UNICEF puji pengesahan kesepakatan perdagangan senjata

unicef, selasa (2/4), menyambut bagus pengesahan kesepakatan perdagangan senjata (att) dengan sidang majelis umum pbb untuk langkah bermanfaat ke arah perlindungan anak-anak melalui pengaturan penyerahan senjata daripada Salah satu negara ke negara lain.

kurangnya pengawasan global dan konsisten tentang perdagangan senjata telah memungkinkan senjata disalah-gunakan dalam skala besar, sehingga menyebabkan pembunuhan dan membuat-cacatnya ada warga sipil, tutur unicef selama siaran pers yang dikeluarkan dalam markas pbb, new york.

kenyataan kiranya kesepakatan itu membuat toko online khusus kepada anak kecil juga hawa amat membesarkan hati, tutur susan bissel, kepala unicef urusan perlindungan putri selama new york.

sidang majelis publik dan memiliki 193 anggota telah menyetujui kesepakatan perdagangan senjata global --yang gagal mencapai dukungan bulat pekan sebelumnya-- namun mencari dukungan mayoritas negara anggota saat diajukan agar pemungutan suara pada selasa.

Informasi Lainnya:

kesepakatan tersebut mengatur perdagangan senjata internasional yang bernilai miliaran dolar as.
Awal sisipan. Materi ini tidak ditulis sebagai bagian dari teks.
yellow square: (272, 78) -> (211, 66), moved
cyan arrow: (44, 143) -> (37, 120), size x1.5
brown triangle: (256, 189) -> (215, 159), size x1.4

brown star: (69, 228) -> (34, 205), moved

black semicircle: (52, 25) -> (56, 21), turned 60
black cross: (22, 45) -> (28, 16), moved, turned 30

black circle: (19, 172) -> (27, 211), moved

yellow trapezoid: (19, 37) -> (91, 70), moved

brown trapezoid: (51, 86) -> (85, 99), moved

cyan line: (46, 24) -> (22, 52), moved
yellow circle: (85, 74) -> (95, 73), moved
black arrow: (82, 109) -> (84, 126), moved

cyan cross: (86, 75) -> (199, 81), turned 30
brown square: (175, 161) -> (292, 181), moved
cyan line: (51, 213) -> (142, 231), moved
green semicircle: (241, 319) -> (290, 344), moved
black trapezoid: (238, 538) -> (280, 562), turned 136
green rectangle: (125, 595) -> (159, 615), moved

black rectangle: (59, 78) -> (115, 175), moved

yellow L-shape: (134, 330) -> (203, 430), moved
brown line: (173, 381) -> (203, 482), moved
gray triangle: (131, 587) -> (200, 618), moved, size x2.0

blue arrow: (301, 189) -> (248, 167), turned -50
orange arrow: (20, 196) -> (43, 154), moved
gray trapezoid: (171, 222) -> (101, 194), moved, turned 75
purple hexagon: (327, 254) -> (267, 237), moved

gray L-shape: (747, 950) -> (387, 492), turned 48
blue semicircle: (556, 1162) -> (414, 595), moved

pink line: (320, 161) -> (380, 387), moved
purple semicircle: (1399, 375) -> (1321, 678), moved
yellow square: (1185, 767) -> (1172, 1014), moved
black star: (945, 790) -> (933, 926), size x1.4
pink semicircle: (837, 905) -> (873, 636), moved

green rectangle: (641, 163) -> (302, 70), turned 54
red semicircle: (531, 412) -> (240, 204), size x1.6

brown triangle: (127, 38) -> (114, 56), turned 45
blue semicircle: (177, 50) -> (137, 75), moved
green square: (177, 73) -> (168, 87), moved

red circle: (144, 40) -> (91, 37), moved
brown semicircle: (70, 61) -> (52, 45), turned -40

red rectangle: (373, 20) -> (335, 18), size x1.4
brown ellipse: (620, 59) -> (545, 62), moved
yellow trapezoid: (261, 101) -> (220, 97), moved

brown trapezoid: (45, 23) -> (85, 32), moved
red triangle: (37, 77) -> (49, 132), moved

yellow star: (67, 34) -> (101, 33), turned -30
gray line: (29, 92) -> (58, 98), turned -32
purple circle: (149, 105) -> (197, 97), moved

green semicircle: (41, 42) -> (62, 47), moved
kesepakatan perdagangan senjata meminta semua negara supaya secara terbuka mempertimbangkan risiko bahwa pengalihan senjata dapat memudahkan tindakan kekerasan serius terhadap perempuan dan anak-anak sebelum mengizinkannya dilanjutkan, papar susan bissel sebagaimana dilaporkan xinhua, rabu malam.

itu berguna mengingat senjata sekarang merupakan salah Salah satu penyebab utama kematian anak-anak serta remaja di banyak negara, termasuk ada orang yang tidak mengalami perang.

kekerasan bersenjata, menurut laporan pbb, menewaskan lebih dari setengah juta pihak semua tahun, tergolong 66.000 perempuan putri dan wanita.

selain tersebut, antara 2000 serta 2010, hampir 800 pekerja kemanusiaan tewas pada serangan bersenjata serta sebanyak 689 orang dulu cedera, tutur kantor pbb urusan perlucutan senjata.

kekerasan bersenjata dan pengalaman perorangan juga grup amat berbeda pas melalui usia dan bidang kelamin. kerap, anak-anak bukan hanya merupakan korban serta saksi mata kekerasan bersenjata, namun mereka juga mungkin berubah menjadi pelaku kekerasan dan berkaitan melalui senjata.

anak-anak menanggung dampak langsung serta konsekuensi tak segera daripada cedera pada diri mereka sendiri atau anggota keluarga mereka, termasuk pengusiran, kemiskinan dan berkurangnya akses ke pendidikan serta kesehatan.

tantangan kini akan berupa membeli kesepakatan itu berhasil, tutur bissel. ini merupakan upaya paling utama supaya membuat industri raksasa melalui jangkauan global, namun melalui dampak sampai ke masyarakat paling kecil. berkat kepemimpinan pemerintah juga keterlibatan intensif warga sipil juga keluarga pbb, kita akhirnya memiliki kesepakatan perdagangan senjata.

setelah pengesahannya dengan sidang majelis umum pbb, kesepakatan itu perlu ditandatangani dan disahkan oleh sedikitnya 50 negara supaya mampu diselenggarakan, demikian xinhua melaporkan.